Doctors gave a man a shot of neat alcohol to the heart - killing off some of his heart muscle - in a daring operation to cure a rare disorder.
This Is Somerset reported that Ronald Aldom, 77, from Portishead near Bristol, suffered from ventricular tachychardia, an irregular heart rhythm that can be deadly.
His doctors passed a catheter into a blood vessel in his groin and guided it up towards his heart, delivering a dose of pure ethanol into his heart, triggering a controlled heart attack and killing some heart muscle.
It is one of only a few times the operation has been successfully carried out.

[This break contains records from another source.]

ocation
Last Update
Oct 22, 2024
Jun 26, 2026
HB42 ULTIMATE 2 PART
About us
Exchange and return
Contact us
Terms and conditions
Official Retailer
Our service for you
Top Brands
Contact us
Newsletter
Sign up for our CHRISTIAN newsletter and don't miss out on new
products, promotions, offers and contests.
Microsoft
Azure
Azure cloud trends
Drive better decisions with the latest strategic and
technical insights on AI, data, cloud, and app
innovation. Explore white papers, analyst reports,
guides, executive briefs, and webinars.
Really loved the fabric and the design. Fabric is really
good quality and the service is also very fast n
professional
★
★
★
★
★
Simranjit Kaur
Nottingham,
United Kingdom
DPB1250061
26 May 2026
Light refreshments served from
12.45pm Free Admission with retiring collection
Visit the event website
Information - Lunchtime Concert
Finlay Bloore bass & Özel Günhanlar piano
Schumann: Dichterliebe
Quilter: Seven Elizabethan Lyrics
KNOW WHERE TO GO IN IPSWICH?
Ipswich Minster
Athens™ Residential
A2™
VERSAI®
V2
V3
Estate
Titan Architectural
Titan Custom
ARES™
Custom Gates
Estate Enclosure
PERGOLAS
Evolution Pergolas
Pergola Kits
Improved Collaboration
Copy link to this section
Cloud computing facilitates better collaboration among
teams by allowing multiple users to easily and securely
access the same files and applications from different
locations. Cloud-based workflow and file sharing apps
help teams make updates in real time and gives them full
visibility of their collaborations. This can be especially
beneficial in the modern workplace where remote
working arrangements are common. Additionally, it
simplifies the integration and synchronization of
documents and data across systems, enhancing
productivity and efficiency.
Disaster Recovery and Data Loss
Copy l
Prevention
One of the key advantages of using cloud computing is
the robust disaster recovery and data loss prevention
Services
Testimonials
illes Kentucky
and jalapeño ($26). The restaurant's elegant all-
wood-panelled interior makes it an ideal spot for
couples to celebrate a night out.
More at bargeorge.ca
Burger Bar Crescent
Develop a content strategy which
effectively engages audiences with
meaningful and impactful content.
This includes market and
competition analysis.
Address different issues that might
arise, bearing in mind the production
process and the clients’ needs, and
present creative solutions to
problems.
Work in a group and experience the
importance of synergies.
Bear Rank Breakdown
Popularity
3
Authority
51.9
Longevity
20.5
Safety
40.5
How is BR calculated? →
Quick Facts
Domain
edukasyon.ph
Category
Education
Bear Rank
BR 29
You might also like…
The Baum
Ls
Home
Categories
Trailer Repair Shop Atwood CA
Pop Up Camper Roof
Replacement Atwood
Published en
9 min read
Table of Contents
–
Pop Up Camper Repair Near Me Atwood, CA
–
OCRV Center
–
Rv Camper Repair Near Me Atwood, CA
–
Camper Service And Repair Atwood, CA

Mr Aldom was admitted to hospital after his implantable defibrillator, which monitors his heart irregularities, gave him a “thunderstorm of shocks”.
Cardiologist Dr Tom Johnson, who carried out the procedure at the Bristol Heart Institute, told the BBC that Mr Aldom was now "much better".
"He wasn't going to leave hospital unless something was done. There was no other option."
He told This Is Somerset in a separate interview: "Mr Aldom presented a couple of months ago with this life-threatening type rhythm disturbance, VT, which was related to the damage done to the heart – the scar associated with his previous heart attack.
“The defibrillator is there to try to prevent you from dropping dead in the community. If your heart is doing something unusual like going very, very fast, firstly it will try to pace you out of that rhythm.
“If that fails, it will actually elicit a shock of energy across the heart which hopefully straightens things out and puts you back into a normal rhythm.
“It is potentially a rather difficult thing for a patient to live with because there is that threat that it could go off and, when it does go off, it is like being kicked in the chest.”
Mr Aldom, who is now out of hospital, told the BBC: "I think it's wonderful that the doctors tried everything to help me.
"If they hadn't have done this I wouldn't be here now."